The reply to the records below should contain exactly the lines from the line with "REFORÇA LIDERANÇA NA" through the line with "नहीं चाहिए और", and nothing besides.
:: Data records
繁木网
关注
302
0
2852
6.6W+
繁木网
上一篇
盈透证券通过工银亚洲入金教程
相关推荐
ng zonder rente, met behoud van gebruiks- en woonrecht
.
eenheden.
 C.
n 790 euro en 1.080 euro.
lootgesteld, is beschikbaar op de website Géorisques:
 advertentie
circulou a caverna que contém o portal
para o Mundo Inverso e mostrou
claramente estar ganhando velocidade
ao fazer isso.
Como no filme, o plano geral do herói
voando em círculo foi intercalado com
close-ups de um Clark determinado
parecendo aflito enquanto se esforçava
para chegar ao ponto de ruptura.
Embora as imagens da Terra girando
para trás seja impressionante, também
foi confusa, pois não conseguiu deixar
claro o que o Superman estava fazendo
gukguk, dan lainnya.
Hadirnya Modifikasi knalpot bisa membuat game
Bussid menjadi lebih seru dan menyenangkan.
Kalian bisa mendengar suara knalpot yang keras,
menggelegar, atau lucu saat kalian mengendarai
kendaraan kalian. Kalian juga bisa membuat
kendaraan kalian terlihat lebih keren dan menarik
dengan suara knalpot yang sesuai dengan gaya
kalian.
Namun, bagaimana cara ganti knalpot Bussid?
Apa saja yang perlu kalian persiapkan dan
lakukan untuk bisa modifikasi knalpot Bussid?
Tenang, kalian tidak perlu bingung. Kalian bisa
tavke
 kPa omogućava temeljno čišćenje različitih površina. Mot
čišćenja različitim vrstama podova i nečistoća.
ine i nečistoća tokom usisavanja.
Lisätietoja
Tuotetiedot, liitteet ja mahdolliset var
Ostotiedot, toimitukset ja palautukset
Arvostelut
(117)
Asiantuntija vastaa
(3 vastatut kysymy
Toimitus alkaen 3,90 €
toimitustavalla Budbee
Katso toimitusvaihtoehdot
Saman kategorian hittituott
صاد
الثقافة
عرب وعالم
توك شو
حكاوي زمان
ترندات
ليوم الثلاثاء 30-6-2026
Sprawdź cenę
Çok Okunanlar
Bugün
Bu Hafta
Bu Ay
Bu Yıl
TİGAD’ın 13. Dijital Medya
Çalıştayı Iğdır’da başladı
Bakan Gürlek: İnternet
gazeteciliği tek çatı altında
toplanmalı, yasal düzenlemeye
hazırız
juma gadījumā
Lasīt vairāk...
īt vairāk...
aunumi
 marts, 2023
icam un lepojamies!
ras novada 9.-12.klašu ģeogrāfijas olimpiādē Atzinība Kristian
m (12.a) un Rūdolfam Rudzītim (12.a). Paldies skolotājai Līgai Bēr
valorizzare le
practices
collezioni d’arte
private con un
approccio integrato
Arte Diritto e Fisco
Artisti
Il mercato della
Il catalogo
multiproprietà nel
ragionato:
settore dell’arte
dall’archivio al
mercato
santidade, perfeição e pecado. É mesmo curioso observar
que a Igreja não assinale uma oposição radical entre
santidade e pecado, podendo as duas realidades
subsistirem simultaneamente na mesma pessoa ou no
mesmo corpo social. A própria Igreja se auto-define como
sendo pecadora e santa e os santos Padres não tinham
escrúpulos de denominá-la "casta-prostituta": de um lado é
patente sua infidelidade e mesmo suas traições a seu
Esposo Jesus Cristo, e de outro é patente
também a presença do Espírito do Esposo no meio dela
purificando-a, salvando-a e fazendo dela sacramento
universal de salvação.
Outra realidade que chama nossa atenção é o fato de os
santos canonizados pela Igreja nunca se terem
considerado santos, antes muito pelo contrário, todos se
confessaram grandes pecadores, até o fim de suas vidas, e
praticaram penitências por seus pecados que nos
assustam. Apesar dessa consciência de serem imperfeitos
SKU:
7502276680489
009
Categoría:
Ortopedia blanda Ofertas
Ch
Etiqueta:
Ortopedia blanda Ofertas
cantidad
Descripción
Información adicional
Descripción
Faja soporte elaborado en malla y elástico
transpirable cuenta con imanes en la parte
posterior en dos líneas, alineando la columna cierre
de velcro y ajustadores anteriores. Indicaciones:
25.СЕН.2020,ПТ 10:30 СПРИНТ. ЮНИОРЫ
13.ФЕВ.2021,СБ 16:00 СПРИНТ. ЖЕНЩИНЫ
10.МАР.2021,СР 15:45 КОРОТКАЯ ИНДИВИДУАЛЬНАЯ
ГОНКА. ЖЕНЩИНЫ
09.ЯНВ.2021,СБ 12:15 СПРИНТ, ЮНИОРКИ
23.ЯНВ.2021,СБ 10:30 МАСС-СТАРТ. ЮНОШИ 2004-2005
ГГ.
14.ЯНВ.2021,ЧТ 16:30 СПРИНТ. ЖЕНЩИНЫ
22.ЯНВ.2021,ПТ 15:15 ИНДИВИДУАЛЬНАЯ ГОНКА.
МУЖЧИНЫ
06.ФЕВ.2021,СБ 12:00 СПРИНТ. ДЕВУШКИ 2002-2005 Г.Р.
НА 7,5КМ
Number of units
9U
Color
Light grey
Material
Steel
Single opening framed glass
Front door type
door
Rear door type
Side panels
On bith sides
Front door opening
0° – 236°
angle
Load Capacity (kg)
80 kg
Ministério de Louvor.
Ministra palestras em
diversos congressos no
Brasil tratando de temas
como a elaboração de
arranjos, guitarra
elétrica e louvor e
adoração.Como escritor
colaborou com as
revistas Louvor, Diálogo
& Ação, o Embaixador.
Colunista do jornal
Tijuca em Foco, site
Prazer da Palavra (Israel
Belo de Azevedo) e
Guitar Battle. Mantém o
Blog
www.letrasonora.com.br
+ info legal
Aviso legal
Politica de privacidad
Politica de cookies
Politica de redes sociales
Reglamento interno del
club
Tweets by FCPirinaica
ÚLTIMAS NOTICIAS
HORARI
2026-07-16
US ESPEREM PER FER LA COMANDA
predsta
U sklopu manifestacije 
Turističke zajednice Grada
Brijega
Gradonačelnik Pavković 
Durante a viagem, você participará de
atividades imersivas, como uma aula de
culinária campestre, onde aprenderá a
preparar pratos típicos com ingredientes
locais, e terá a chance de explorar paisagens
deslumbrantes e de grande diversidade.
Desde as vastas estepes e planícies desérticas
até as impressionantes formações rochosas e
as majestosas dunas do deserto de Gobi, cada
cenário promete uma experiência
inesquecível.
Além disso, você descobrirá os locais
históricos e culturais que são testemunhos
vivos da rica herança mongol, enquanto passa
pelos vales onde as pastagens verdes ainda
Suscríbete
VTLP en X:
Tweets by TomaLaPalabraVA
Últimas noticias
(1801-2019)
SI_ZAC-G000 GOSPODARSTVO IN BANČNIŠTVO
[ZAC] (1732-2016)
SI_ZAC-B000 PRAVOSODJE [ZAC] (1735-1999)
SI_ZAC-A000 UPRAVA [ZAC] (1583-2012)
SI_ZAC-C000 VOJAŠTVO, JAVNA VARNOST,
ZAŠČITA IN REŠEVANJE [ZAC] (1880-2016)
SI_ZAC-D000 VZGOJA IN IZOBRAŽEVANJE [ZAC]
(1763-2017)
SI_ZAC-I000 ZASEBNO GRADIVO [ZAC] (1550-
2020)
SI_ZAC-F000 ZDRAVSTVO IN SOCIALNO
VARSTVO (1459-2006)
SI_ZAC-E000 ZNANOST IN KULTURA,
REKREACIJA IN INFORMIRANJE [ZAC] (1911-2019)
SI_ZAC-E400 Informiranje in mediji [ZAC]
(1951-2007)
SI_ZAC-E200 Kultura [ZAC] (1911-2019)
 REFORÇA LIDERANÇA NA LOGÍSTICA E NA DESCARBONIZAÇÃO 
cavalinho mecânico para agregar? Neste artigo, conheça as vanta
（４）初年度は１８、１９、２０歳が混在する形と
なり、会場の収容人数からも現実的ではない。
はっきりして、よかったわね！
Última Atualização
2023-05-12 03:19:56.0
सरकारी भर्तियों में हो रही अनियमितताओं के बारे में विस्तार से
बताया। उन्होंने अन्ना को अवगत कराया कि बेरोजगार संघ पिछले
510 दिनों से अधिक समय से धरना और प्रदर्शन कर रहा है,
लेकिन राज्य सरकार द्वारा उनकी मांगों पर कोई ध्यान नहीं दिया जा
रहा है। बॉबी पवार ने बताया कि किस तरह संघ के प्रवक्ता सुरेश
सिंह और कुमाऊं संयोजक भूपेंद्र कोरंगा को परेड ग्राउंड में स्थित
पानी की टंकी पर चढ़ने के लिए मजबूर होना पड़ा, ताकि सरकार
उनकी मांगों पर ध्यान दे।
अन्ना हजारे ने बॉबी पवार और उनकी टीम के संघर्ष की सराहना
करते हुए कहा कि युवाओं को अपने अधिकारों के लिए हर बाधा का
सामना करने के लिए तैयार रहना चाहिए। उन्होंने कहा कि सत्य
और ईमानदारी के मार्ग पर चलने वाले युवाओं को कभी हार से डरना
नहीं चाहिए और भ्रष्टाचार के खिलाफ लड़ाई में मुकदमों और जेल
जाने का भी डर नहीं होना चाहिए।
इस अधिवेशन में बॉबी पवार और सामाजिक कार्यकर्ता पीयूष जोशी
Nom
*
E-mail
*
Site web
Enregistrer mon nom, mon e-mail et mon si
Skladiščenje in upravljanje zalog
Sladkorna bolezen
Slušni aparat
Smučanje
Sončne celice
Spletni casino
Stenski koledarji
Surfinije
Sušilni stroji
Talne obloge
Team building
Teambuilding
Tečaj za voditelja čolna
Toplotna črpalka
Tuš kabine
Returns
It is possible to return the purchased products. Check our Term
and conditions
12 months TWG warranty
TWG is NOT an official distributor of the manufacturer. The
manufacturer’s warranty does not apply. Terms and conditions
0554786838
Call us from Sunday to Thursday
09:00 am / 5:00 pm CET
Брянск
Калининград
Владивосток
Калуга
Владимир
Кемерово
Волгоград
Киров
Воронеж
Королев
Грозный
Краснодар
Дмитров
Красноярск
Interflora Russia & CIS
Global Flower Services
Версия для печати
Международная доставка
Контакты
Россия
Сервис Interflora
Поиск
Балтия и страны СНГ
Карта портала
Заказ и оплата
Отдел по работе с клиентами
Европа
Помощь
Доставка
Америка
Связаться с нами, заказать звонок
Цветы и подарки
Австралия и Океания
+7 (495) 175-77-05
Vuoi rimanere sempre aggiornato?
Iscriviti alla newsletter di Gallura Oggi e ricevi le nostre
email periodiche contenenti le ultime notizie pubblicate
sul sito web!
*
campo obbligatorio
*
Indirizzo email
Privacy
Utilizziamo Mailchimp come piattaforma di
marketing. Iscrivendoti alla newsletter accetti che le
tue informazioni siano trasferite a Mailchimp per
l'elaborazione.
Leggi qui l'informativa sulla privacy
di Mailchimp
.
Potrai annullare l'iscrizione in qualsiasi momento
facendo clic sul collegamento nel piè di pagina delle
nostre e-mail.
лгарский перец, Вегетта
::::
• Written solution:
 REFORÇA LIDERANÇA NA LOGÍSTICA E NA DESCARBONIZAÇÃO 
cavalinho mecânico para agregar? Neste artigo, conheça as vanta
（４）初年度は１８、１９、２０歳が混在する形と
なり、会場の収容人数からも現実的ではない。
はっきりして、よかったわね！
Última Atualização
2023-05-12 03:19:56.0
सरकारी भर्तियों में हो रही अनियमितताओं के बारे में विस्तार से
बताया। उन्होंने अन्ना को अवगत कराया कि बेरोजगार संघ पिछले
510 दिनों से अधिक समय से धरना और प्रदर्शन कर रहा है,
लेकिन राज्य सरकार द्वारा उनकी मांगों पर कोई ध्यान नहीं दिया जा
रहा है। बॉबी पवार ने बताया कि किस तरह संघ के प्रवक्ता सुरेश
सिंह और कुमाऊं संयोजक भूपेंद्र कोरंगा को परेड ग्राउंड में स्थित
पानी की टंकी पर चढ़ने के लिए मजबूर होना पड़ा, ताकि सरकार
उनकी मांगों पर ध्यान दे।
अन्ना हजारे ने बॉबी पवार और उनकी टीम के संघर्ष की सराहना
करते हुए कहा कि युवाओं को अपने अधिकारों के लिए हर बाधा का
सामना करने के लिए तैयार रहना चाहिए। उन्होंने कहा कि सत्य
और ईमानदारी के मार्ग पर चलने वाले युवाओं को कभी हार से डरना
नहीं चाहिए और भ्रष्टाचार के खिलाफ लड़ाई में मुकदमों और जेल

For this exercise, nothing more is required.